Rocky Ford Spokesperson Believes Blue Bell Can Reboot After Listeria Outbreak
DENVER (CBS4) - Blue Bell Creameries on Monday began cleaning up and moving forward after a listeria outbreak killed three consumers and sickened others.
The 108-year-old ice cream company isn't giving up. Blue Bell is doing what others have done in the past -- apologizing and fixing the problem.
"We're actually one big family," a Blue Bell employee says on a video on the Blue Bell website.
Blue Bell began intensive cleaning and enhanced training to combat the listeria outbreak that shut down operations.
"It hurts, but we know that support is there," another Blue Bell employee says.
On its website the company let long-time employees assure the public.
"We implement all the measures we need to do to correct it going forward and prevent it in the future," another employee says.
"That's Damage Control 101," marketing professor Darrin Duber-Smith with Metropolitan State University of Denver said. "You admit there's a problem, you don't deflect it, you don't make excuses for it, and you say that 'we're going to fix it in the future.' "

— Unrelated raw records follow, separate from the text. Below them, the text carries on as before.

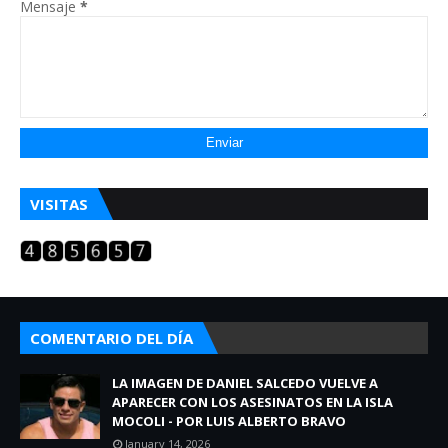
Mensaje
*
VISITAS
COMENTARIO DEL DÍA
LA IMAGEN DE DANIEL SALCEDO VUELVE A
APARECER CON LOS ASESINATOS EN LA ISLA
MOCOLI - POR LUIS ALBERTO BRAVO
January 14, 2026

Rocky Ford cantaloupe growers were proactive, even though they weren't the problem. In 2011 listeria-contaminated cantaloupes from Jensen Farms killed 33 consumers. The tainted melons were called Rocky Ford Sweets.
"It just devastated the whole area," Rocky Ford spokeswoman Diane Mulligan said.
But Mulligan says the Rocky Ford growers rebuilt the brand.
"They invested a million dollars in building a new shed, hiring safety managers," she said.
Mulligan says sales have since steadily increased.
By sharing worker pride and making changes, Mulligan believes Blue Bell can reboot -- and she's not alone.
"We'll be a better company after this," another Blue Bell employee says on the website.
Blue Bell will be producing test ice cream batches this week, but that ice cream will not be shipped for retail use.